_EXERCISE DESCRIPTION:_ Search the data for the word "こどもNIPPON足袋" and copy every line that contains it.

--- THE INPUT Enclosed Below ---

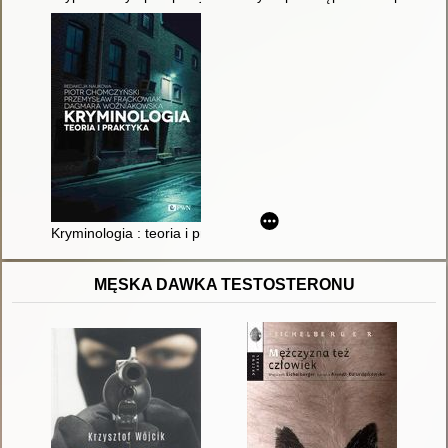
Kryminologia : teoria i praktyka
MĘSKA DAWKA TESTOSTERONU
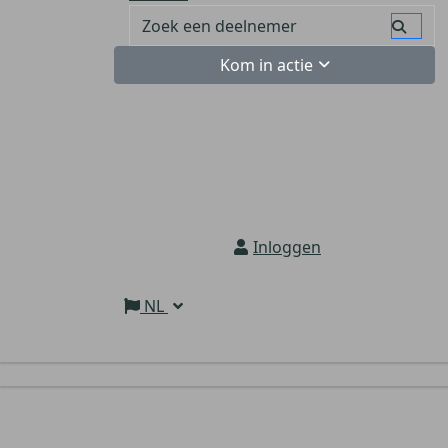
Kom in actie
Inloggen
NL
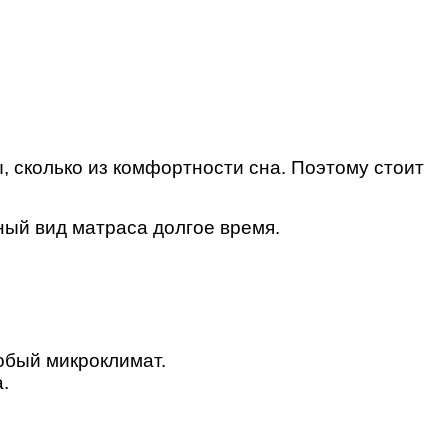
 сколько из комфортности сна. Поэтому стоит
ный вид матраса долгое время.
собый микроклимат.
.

--- End of Enclosed THE INPUT ---
--- THE INPUT Enclosed Below ---

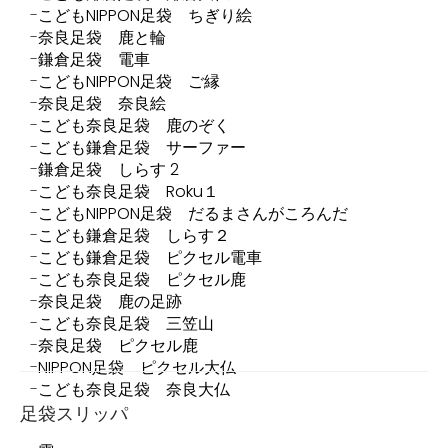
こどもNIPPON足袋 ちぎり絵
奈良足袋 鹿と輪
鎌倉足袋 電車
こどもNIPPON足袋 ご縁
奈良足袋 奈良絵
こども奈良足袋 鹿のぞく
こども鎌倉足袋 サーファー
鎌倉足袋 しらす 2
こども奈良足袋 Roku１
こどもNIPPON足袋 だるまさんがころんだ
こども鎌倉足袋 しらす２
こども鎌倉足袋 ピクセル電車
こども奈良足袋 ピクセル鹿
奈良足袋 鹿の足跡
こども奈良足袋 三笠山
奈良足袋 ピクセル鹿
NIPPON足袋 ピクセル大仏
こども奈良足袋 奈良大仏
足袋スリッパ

--- End of Enclosed THE INPUT ---

_EXERCISE RESPONSE:_
こどもNIPPON足袋 ちぎり絵
こどもNIPPON足袋 ご縁
こどもNIPPON足袋 だるまさんがころんだ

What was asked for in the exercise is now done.